--- Activity ---
Down to the final line, print the records below exactly and without pictures.

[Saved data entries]
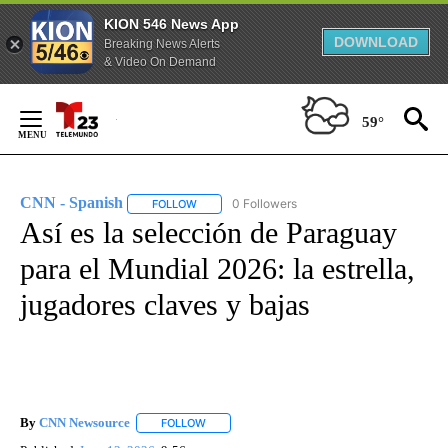
KION 546 News App
DOWNLOAD
Breaking News Alerts
& Video On Demand
Skip
to
59°
Content
CNN - Spanish
0 Followers
FOLLOW
FOLLOW "CNN - SPANISH" TO RECEIVE NOTIFI
Así es la selección de Paraguay
para el Mundial 2026: la estrella,
jugadores claves y bajas
By
CNN Newsource
FOLLOW
FOLLOW "" TO RECEIVE NOTIFICATIONS ABOU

--- Task output ---
KION 546 News App
DOWNLOAD
Breaking News Alerts
& Video On Demand
Skip
to
59°
Content
CNN - Spanish
0 Followers
FOLLOW
FOLLOW "CNN - SPANISH" TO RECEIVE NOTIFI
Así es la selección de Paraguay
para el Mundial 2026: la estrella,
jugadores claves y bajas
By
CNN Newsource
FOLLOW
FOLLOW "" TO RECEIVE NOTIFICATIONS ABOU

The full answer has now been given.